◆ **Task goal**
Wherever the string "HIMARI" turns up in the data, copy the whole line.
*** The records Section Begins ***
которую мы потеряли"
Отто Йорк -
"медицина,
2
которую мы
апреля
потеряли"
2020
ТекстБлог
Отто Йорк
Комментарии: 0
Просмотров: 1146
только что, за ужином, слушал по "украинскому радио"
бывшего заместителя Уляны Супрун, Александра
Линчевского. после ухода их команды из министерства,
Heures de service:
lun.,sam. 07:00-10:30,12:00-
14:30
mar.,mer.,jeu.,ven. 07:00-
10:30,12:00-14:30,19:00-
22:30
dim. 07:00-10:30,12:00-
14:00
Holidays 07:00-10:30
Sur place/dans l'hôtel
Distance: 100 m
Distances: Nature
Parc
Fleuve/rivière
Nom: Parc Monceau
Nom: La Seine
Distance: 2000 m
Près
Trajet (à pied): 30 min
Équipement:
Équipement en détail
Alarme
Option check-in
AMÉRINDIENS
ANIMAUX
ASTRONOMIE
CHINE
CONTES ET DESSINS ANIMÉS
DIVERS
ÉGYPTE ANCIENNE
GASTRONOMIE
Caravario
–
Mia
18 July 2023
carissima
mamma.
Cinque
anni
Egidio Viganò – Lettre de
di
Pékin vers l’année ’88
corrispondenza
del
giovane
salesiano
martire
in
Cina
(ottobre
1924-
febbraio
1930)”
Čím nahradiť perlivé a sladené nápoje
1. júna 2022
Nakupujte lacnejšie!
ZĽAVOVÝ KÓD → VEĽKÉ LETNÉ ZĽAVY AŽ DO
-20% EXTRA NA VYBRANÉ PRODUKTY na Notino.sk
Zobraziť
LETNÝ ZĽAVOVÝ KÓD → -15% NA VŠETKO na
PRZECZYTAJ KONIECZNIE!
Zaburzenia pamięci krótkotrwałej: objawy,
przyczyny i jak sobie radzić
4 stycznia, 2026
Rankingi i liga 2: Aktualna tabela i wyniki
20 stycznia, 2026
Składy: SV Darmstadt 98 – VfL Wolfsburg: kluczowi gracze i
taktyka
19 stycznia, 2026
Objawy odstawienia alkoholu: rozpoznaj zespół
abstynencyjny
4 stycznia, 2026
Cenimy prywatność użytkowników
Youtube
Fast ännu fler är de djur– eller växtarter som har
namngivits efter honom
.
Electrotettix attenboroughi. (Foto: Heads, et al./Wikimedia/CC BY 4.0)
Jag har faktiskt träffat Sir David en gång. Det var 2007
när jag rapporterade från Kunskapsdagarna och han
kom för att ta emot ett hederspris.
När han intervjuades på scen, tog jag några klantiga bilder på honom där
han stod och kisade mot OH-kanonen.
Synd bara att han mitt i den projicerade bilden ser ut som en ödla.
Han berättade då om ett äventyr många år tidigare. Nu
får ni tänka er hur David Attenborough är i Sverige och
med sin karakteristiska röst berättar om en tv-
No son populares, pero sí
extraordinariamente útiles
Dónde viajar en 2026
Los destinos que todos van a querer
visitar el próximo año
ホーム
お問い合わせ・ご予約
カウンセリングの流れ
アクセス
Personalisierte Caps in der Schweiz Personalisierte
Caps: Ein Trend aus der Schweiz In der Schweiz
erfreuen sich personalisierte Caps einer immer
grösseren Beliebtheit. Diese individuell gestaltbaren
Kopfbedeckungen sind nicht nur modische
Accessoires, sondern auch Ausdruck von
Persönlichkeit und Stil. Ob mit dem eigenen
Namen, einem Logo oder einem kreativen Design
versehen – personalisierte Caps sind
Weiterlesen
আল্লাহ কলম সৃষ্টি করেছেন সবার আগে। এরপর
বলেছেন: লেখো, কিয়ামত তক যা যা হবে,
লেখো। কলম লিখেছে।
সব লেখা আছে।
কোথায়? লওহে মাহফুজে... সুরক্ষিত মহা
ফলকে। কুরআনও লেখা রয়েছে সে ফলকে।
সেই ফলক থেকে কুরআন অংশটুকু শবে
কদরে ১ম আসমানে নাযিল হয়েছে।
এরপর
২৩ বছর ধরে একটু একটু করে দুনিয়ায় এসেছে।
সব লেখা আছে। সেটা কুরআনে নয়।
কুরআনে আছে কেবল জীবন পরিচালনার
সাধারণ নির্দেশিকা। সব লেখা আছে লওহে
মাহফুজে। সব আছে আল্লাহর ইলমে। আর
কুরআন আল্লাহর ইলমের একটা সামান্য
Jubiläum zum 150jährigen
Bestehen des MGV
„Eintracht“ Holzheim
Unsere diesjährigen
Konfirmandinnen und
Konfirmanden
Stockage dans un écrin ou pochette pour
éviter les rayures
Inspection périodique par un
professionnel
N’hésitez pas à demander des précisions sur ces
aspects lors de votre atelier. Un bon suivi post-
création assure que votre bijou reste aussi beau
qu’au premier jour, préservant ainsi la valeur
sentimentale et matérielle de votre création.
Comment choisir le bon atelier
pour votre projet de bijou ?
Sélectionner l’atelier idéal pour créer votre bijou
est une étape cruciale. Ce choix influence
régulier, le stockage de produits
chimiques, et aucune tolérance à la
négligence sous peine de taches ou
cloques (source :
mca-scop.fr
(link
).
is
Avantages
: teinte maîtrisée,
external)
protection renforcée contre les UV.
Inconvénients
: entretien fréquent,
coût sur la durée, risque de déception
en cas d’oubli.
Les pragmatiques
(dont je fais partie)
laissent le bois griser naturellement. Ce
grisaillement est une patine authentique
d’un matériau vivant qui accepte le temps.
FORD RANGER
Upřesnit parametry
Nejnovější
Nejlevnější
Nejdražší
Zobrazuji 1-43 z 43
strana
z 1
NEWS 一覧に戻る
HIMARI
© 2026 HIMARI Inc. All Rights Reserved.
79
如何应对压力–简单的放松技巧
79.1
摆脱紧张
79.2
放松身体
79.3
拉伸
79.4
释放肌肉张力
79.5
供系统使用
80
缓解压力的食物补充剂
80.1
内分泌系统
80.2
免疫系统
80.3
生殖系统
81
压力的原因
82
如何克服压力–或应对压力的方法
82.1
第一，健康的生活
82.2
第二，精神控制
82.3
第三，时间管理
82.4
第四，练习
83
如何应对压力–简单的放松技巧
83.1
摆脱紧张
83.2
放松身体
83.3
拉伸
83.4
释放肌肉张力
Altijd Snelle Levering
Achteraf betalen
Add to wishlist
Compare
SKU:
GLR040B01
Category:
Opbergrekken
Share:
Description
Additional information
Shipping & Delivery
*** The records Section Ends ***
◆ **Expected output**
HIMARI
© 2026 HIMARI Inc. All Rights Reserved.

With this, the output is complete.